EXERCISE AIM: Transcribe only the lines in the data below falling between the line with "CALCULAR FRETE" and the line with "(у власти 306–337 год)", including those two lines, and leave out any picture.

MATERIAL SUPPLIED:

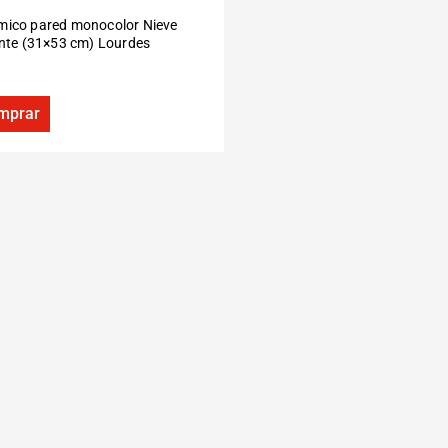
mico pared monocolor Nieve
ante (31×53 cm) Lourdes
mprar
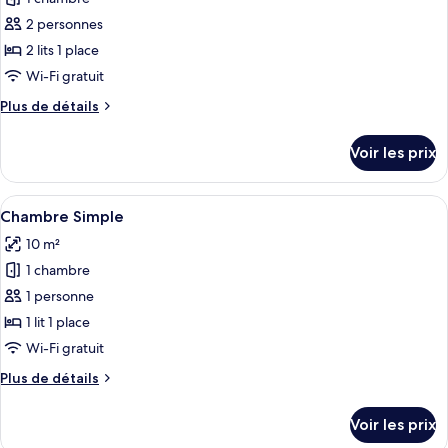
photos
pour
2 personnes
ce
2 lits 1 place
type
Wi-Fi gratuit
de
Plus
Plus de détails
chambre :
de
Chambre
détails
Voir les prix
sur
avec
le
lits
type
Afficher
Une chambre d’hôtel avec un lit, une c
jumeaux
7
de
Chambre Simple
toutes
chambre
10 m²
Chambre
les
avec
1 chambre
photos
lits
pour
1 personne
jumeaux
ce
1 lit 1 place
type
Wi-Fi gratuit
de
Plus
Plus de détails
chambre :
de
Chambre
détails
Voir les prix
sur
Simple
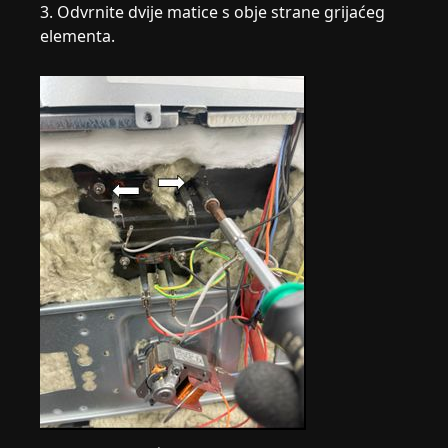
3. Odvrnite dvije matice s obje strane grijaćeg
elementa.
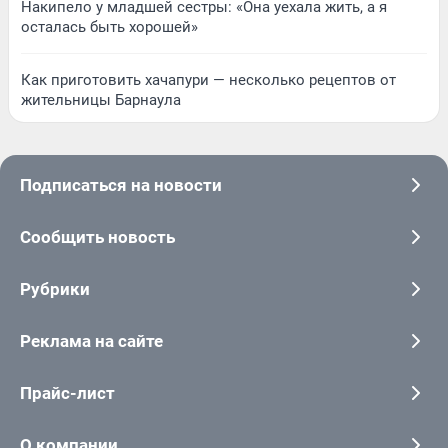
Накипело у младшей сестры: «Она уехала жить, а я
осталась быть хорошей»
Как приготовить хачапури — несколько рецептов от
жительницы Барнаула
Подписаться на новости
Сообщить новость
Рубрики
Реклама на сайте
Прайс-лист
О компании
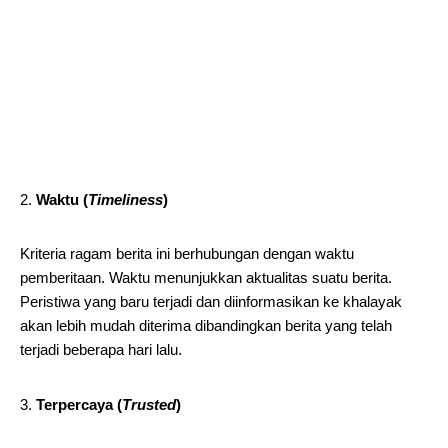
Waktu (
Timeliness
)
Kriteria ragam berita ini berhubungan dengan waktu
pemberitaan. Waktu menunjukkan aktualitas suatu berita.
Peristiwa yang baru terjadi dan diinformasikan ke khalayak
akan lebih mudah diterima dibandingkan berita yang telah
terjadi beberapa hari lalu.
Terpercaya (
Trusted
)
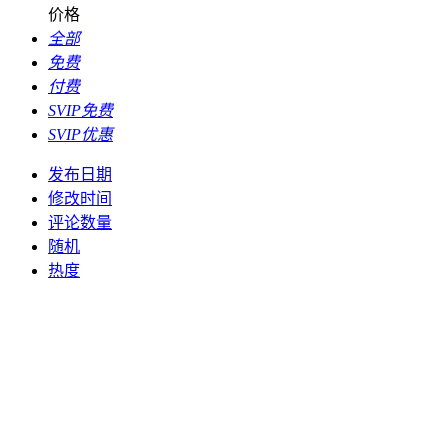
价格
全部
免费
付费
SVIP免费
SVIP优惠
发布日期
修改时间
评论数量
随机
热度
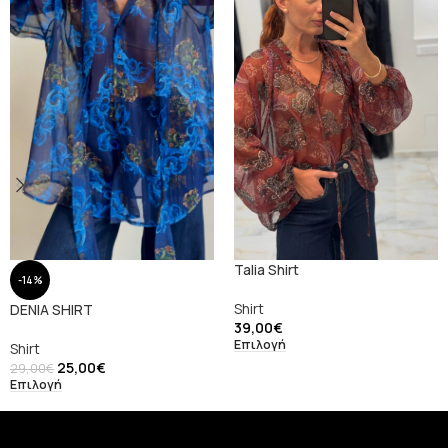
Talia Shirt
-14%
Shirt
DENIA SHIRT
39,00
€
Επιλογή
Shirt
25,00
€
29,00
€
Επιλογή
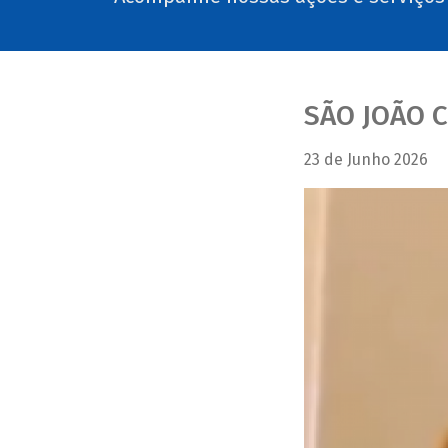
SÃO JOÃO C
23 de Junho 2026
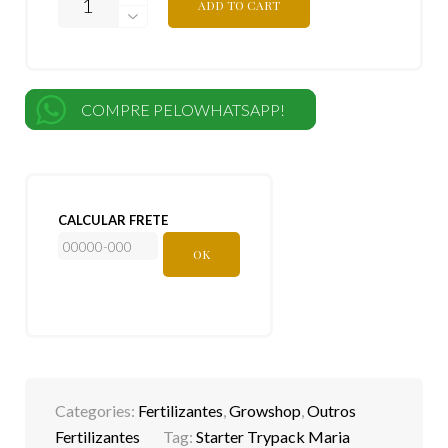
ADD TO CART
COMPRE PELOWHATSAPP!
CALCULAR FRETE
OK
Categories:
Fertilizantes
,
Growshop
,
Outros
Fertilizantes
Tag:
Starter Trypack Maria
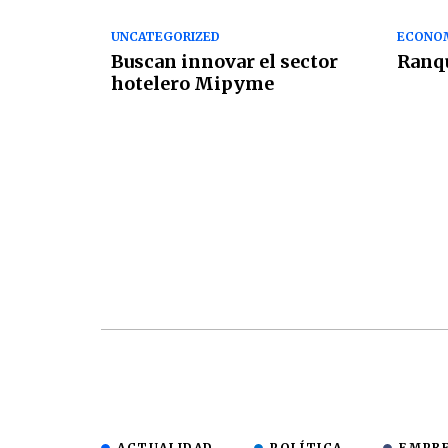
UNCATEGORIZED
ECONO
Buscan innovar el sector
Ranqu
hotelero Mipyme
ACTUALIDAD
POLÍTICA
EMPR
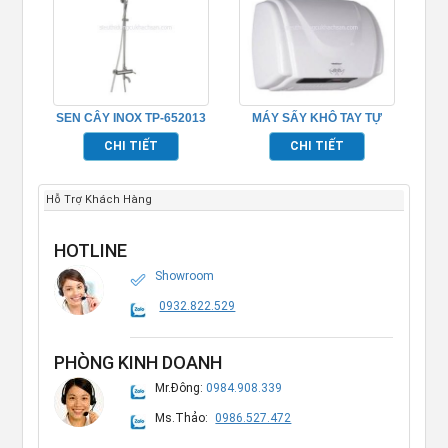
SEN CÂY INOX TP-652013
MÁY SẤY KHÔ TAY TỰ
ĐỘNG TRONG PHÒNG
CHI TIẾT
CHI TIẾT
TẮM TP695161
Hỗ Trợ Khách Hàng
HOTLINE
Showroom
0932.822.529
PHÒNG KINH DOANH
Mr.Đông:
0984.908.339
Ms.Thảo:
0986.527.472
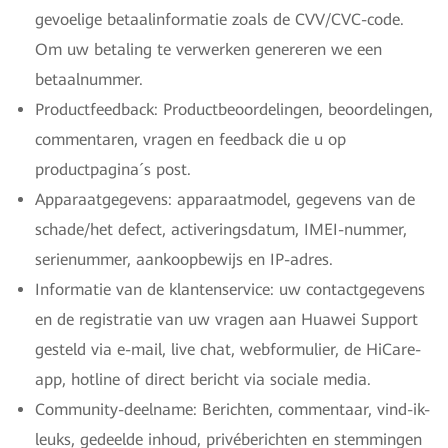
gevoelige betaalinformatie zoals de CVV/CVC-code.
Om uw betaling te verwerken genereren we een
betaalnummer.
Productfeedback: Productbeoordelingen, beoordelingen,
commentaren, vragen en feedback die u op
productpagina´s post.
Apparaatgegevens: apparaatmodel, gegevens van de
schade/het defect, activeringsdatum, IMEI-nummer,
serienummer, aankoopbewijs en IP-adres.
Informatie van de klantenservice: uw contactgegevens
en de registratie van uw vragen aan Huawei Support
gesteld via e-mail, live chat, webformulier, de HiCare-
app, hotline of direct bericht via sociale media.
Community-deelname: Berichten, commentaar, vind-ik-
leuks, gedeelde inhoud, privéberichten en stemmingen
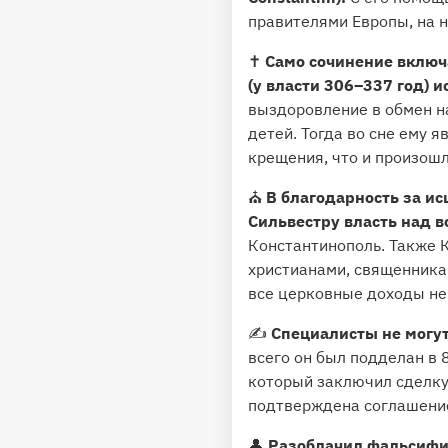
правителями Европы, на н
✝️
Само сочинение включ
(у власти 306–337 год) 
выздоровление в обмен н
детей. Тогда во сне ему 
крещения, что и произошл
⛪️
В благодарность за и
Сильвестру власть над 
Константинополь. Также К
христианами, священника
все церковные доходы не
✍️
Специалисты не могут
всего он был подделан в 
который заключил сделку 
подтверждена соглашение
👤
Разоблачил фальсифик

---

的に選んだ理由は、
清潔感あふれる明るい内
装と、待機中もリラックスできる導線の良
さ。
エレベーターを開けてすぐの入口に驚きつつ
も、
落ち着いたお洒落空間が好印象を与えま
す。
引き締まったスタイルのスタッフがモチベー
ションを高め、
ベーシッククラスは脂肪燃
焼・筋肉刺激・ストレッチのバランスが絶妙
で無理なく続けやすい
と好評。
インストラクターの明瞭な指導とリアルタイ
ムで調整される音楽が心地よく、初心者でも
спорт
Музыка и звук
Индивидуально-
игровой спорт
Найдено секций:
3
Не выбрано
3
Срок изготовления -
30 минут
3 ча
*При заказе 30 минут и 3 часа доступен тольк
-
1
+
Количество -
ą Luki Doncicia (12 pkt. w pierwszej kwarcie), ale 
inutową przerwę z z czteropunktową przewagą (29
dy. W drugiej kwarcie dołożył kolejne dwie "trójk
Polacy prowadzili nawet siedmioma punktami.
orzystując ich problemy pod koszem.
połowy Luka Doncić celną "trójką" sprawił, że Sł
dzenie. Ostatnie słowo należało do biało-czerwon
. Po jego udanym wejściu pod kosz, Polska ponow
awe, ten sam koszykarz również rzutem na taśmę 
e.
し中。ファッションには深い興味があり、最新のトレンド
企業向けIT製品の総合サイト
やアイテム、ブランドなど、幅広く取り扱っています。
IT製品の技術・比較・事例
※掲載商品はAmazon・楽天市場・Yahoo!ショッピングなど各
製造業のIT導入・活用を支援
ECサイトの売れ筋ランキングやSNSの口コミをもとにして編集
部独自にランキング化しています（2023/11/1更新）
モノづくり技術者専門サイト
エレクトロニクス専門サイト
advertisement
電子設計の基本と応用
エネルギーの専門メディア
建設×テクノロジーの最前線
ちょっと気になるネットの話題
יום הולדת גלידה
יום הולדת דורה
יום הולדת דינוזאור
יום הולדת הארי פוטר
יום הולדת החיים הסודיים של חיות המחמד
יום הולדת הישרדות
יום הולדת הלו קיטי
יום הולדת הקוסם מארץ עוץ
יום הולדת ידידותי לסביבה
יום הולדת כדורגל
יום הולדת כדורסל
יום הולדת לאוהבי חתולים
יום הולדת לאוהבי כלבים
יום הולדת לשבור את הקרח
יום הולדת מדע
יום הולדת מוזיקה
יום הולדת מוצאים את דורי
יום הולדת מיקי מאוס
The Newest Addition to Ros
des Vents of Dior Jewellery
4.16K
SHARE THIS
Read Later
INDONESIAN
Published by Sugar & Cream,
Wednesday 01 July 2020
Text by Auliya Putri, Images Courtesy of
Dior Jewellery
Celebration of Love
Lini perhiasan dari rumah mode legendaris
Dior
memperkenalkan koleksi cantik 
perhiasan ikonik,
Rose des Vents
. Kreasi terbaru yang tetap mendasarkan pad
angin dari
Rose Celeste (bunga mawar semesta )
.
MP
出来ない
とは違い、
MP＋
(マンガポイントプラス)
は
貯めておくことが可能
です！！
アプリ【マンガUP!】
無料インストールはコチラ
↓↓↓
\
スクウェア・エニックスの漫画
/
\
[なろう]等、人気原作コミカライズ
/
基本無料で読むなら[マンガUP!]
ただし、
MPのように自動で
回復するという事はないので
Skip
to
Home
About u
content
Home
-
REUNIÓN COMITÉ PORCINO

--

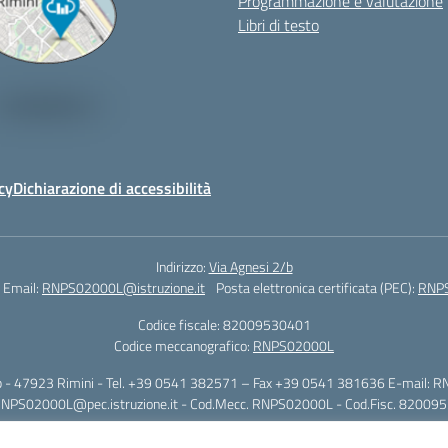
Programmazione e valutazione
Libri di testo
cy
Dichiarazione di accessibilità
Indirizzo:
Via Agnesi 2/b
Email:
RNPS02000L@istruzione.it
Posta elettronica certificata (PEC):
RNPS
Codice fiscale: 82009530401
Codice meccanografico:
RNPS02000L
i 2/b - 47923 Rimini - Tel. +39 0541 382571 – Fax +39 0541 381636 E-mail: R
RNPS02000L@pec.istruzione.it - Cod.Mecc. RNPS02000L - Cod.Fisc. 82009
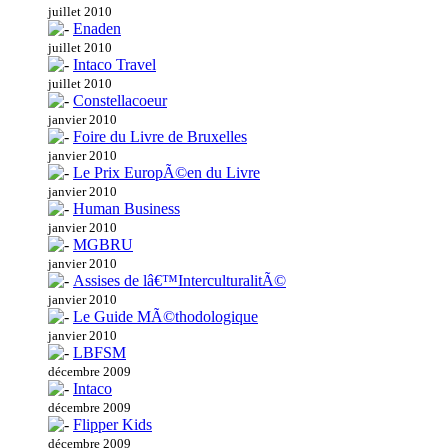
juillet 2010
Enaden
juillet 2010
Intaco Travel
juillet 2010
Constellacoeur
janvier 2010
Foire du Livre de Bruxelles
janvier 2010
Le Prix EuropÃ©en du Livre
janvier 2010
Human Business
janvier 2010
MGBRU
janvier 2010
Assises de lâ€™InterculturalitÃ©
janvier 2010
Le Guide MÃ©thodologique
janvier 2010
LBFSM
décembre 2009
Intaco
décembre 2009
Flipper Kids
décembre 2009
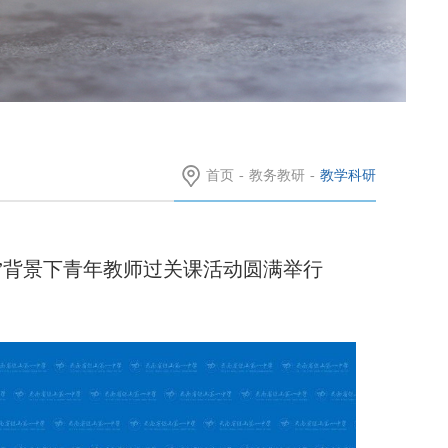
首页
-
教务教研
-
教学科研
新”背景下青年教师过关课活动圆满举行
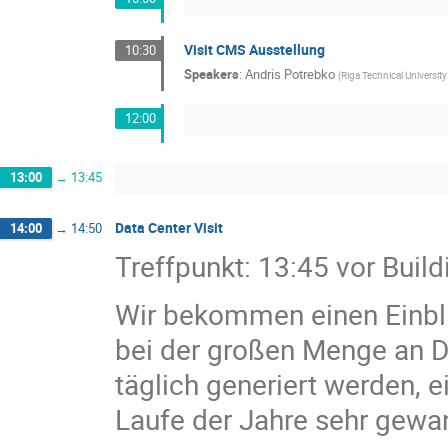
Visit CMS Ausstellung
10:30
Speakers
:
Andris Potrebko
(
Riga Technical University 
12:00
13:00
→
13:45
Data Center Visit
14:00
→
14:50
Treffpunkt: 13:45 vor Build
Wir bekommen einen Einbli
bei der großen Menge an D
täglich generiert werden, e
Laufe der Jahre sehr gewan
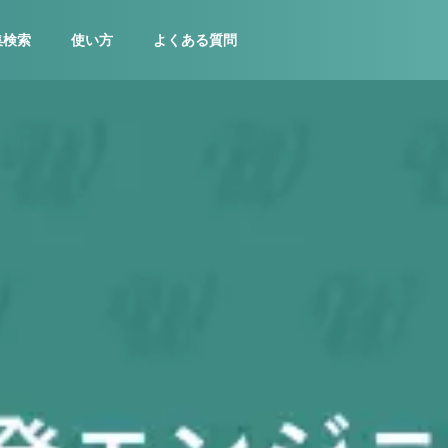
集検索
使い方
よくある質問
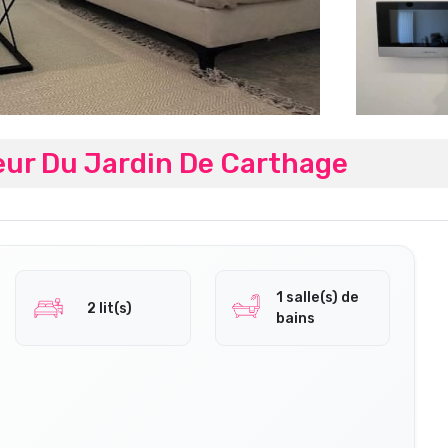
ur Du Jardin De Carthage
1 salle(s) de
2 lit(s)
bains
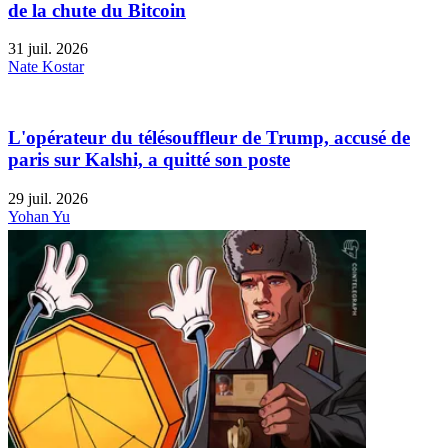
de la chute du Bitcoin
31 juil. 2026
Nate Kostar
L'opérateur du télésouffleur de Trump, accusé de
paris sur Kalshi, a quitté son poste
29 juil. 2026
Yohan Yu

EXERCISE OUTPUT:
CALCULAR FRETE
OK
Categories:
Fertilizantes
,
Growshop
,
Outros
Fertilizantes
Tag:
Starter Trypack Maria
UNCATEGORIZED
ECONO
Buscan innovar el sector
Ranqu
hotelero Mipyme
ACTUALIDAD
POLÍTICA
EMPR
SEN CÂY INOX TP-652013
MÁY SẤY KHÔ TAY TỰ
ĐỘNG TRONG PHÒNG
CHI TIẾT
CHI TIẾT
TẮM TP695161
Hỗ Trợ Khách Hàng
HOTLINE
Showroom
0932.822.529
PHÒNG KINH DOANH
Mr.Đông:
0984.908.339
Ms.Thảo:
0986.527.472
gevoelige betaalinformatie zoals de CVV/CVC-code.
Om uw betaling te verwerken genereren we een
betaalnummer.
Productfeedback: Productbeoordelingen, beoordelingen,
commentaren, vragen en feedback die u op
productpagina´s post.
Apparaatgegevens: apparaatmodel, gegevens van de
schade/het defect, activeringsdatum, IMEI-nummer,
serienummer, aankoopbewijs en IP-adres.
Informatie van de klantenservice: uw contactgegevens
en de registratie van uw vragen aan Huawei Support
gesteld via e-mail, live chat, webformulier, de HiCare-
app, hotline of direct bericht via sociale media.
Community-deelname: Berichten, commentaar, vind-ik-
leuks, gedeelde inhoud, privéberichten en stemmingen
правителями Европы, на н
✝️
Само сочинение включ
(у власти 306–337 год) 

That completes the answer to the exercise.